# Live minnow size for sauger



## 7thcorpsFA (Mar 6, 2010)

May be going to Meldahl Dam tommorrow. Don't have much experience with Sauger. Thought maybe live bait near the bottom would work, but don't know what size is best. They only carry medium and large at the bait store and the poor old crosseyed lady aint got a clue. Need help from you Sauger experts. What type of lures and presentations would work best below Meldahl? Never know when they may be out of minnows.


----------



## Fish Assassin (Jan 30, 2010)

I sent you a pm!


----------



## fishercreekrick (Jan 19, 2010)

live minnows on the bottom has worked for me for thirty staight winters. if i was to get minnows from local bait shop i would stick with bass minnows if there good fat minnows dont get stuck with crappie minnows there to small or shiners prefere shiners to be 3-4in.i like silversides or shinners 3-4in. out of local creeks they seem to work the best for me.if im in my boat i use jigging spoons in white, silver,gold ,chartreuse drop them to the bottom and jig it up and down 1or2 feet off the bottom.1/4 or1/8 oz.jig heads with white,chartreuse,or pink work good try to keep it on the bottom works from the bank too.blade bait also work good silver,gold,white or chartreuse.i hope this will help you a little.


----------



## catchin_eyes (Mar 20, 2010)

I agree, can't go wrong with bass minnows.
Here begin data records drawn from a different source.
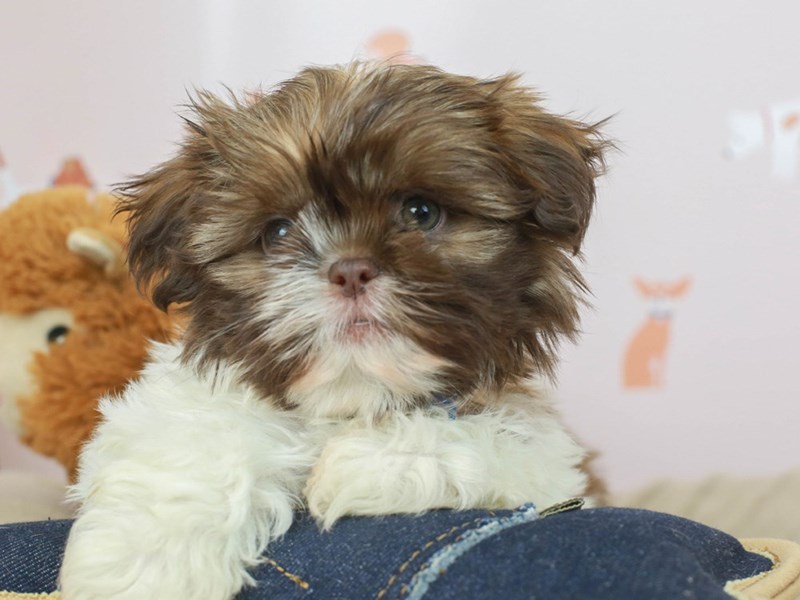 The image size is (800, 600). Identify the location of animals painted on the wall. (646, 343), (389, 40), (78, 177), (786, 137). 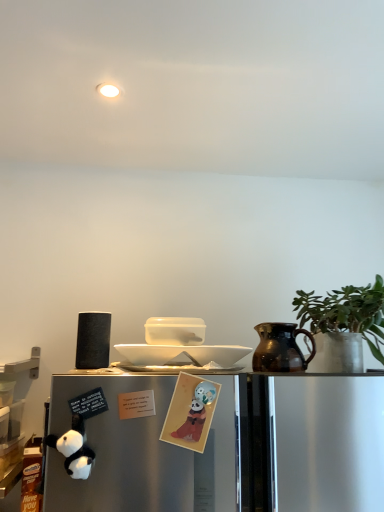 Question: In terms of size, does matte paper card at center, which appears as the first toy when viewed from the right, appear bigger or smaller than white glossy plate at center?

Choices:
 (A) small
 (B) big

Answer: (A)

Question: From their relative heights in the image, would you say matte paper card at center, which is the 2th toy from left to right, is taller or shorter than white glossy plate at center?

Choices:
 (A) short
 (B) tall

Answer: (B)

Question: Which object is positioned farthest from the white glossy plate at center?

Choices:
 (A) matte black speaker at left
 (B) white plush panda at lower left, which is counted as the first toy, starting from the left
 (C) brown glazed jug at right
 (D) green matte plant at right
 (E) matte paper card at center, which is the 2th toy from left to right

Answer: (B)

Question: Considering the real-world distances, which object is farthest from the matte paper card at center, which appears as the first toy when viewed from the right?

Choices:
 (A) white plush panda at lower left, which is counted as the first toy, starting from the left
 (B) brown glazed jug at right
 (C) white glossy plate at center
 (D) green matte plant at right
 (E) matte black speaker at left

Answer: (D) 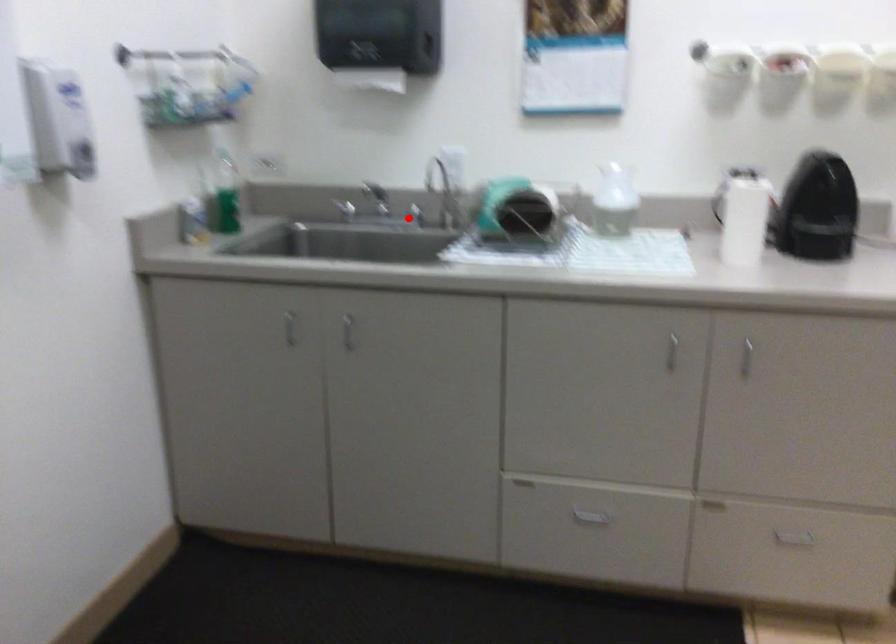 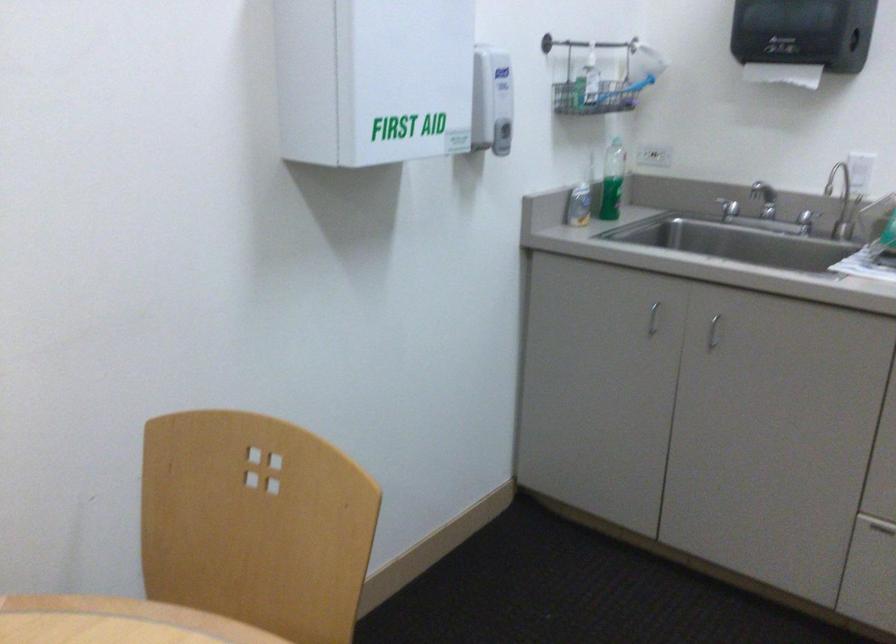 The point at the highlighted location is marked in the first image. Where is the corresponding point in the second image?

(806, 221) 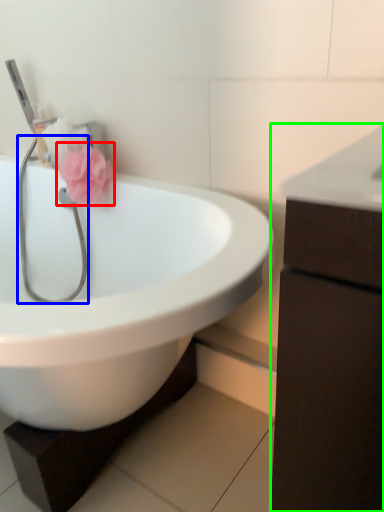 Question: Based on their relative distances, which object is farther from flower (highlighted by a red box)? Choose from stethoscope (highlighted by a blue box) and bathroom cabinet (highlighted by a green box).

Choices:
 (A) stethoscope
 (B) bathroom cabinet

Answer: (B) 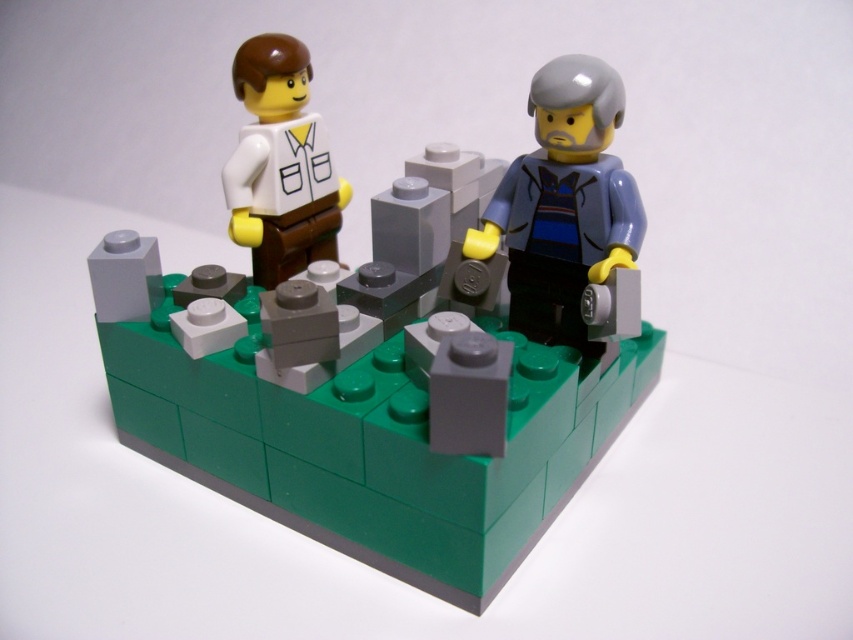 Does matte gray minifigure at center right appear under matte white shirt at upper left?

Correct, matte gray minifigure at center right is located below matte white shirt at upper left.

The image size is (853, 640). Identify the location of matte gray minifigure at center right. (563, 204).

What are the coordinates of `matte gray minifigure at center right` in the screenshot? It's located at (563, 204).

Identify the location of matte white shirt at upper center. This screenshot has width=853, height=640. (396, 333).

Does matte white shirt at upper center have a larger size compared to matte white shirt at upper left?

Indeed, matte white shirt at upper center has a larger size compared to matte white shirt at upper left.

Where is `matte white shirt at upper center`? The image size is (853, 640). matte white shirt at upper center is located at coordinates (396, 333).

Is point (444, 458) closer to viewer compared to point (569, 60)?

Yes, it is in front of point (569, 60).

Does matte white shirt at upper center have a greater height compared to matte gray minifigure at center right?

Yes, matte white shirt at upper center is taller than matte gray minifigure at center right.

Does point (543, 145) come closer to viewer compared to point (566, 188)?

No, it is not.

At what (x,y) coordinates should I click in order to perform the action: click on matte white shirt at upper center. Please return your answer as a coordinate pair (x, y). This screenshot has width=853, height=640. Looking at the image, I should click on (396, 333). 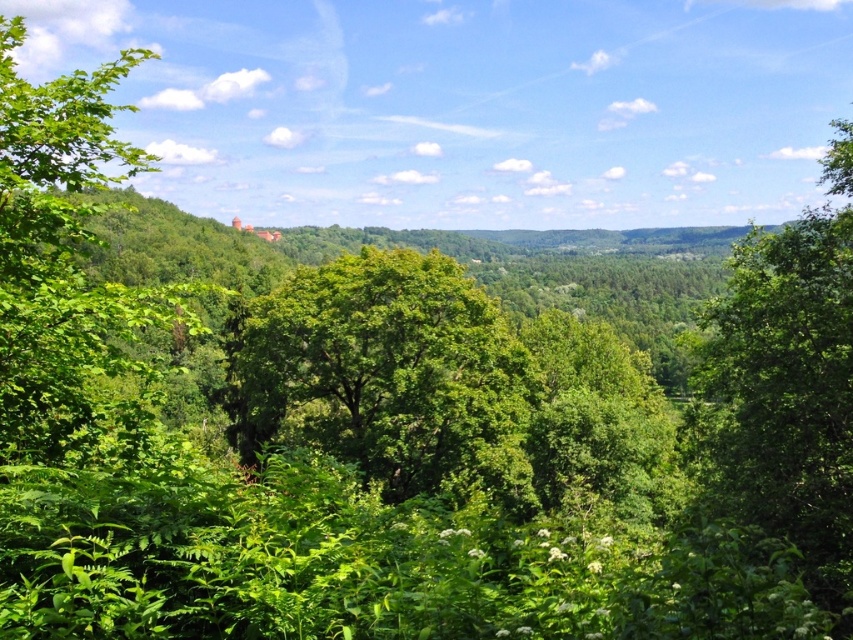 Which is in front, point (68, 236) or point (735, 416)?

Positioned in front is point (68, 236).

Between point (9, 164) and point (770, 371), which one is positioned behind?

The point (770, 371) is more distant.

This screenshot has width=853, height=640. Find the location of `green leafy tree at left`. green leafy tree at left is located at coordinates 68,273.

Between green leafy tree at center and green leafy tree at right, which one has more height?

green leafy tree at center is taller.

In the scene shown: Does green leafy tree at center have a smaller size compared to green leafy tree at right?

No, green leafy tree at center is not smaller than green leafy tree at right.

Who is more forward, (335, 381) or (703, 499)?

Point (703, 499) is more forward.

The height and width of the screenshot is (640, 853). What are the coordinates of `green leafy tree at center` in the screenshot? It's located at coord(393,374).

Who is taller, green leafy tree at center or green leafy tree at left?

green leafy tree at left

Does point (260, 298) come in front of point (74, 168)?

No.

Image resolution: width=853 pixels, height=640 pixels. Find the location of `green leafy tree at center`. green leafy tree at center is located at coordinates (393, 374).

At what (x,y) coordinates should I click in order to perform the action: click on green leafy tree at center. Please return your answer as a coordinate pair (x, y). The width and height of the screenshot is (853, 640). Looking at the image, I should click on (393, 374). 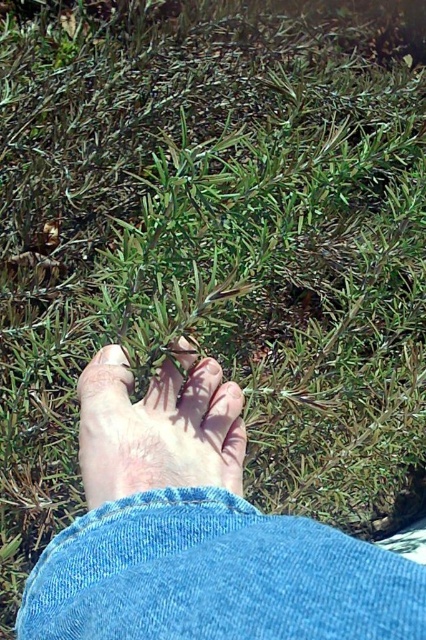 You are a photographer capturing the scene of a foot touching a plant. You notice two feet in the image, a smooth skin foot at center and a pale skin foot at center. Which foot is positioned lower in the image?

The smooth skin foot at center is positioned lower than the pale skin foot at center in the image.

You are a physical therapist evaluating a patient who has a smooth skin foot at center and a pale skin foot at center. The patient wants to know if they can place both feet side by side on a 2.5 inch wide yoga mat without overlapping. Can they?

The smooth skin foot at center and pale skin foot at center are 1.65 inches apart from each other. Since the yoga mat is 2.5 inches wide, there is enough space to place both feet side by side without overlapping as the combined width of the feet plus the gap between them is less than the mat width. However, the exact placement depends on the individual foot sizes, which aren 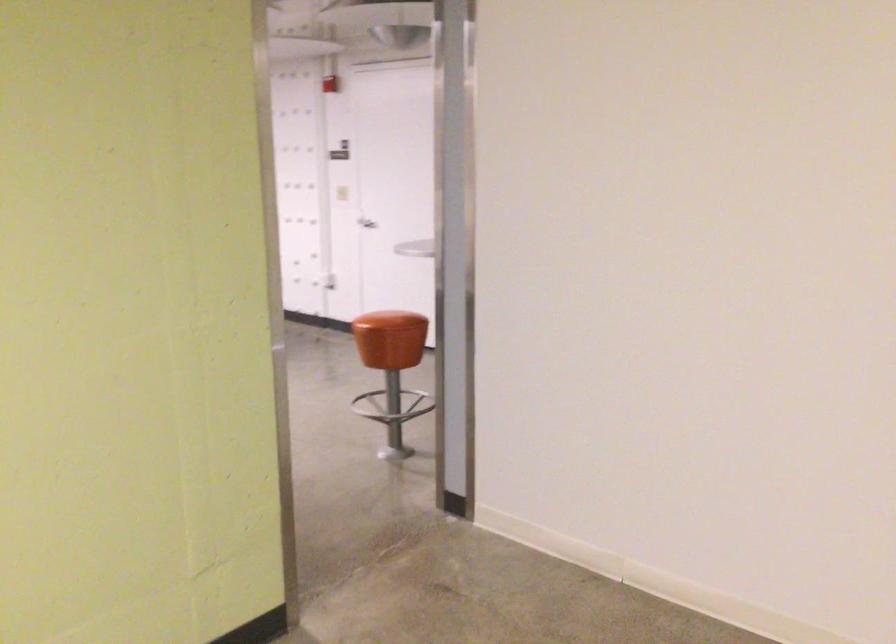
Crappie minnows are worthless to me lol, they don't move as much, way too small. and die quicker IMO. but I'm sure there's someone out there that likes them and does well with them.


----------



## coolersnapper (Apr 1, 2009)

I always tell the wife, size doesnt matter.


----------



## Fish Assassin (Jan 30, 2010)

And we know that women says size doesn't matter but we all know the truth.


----------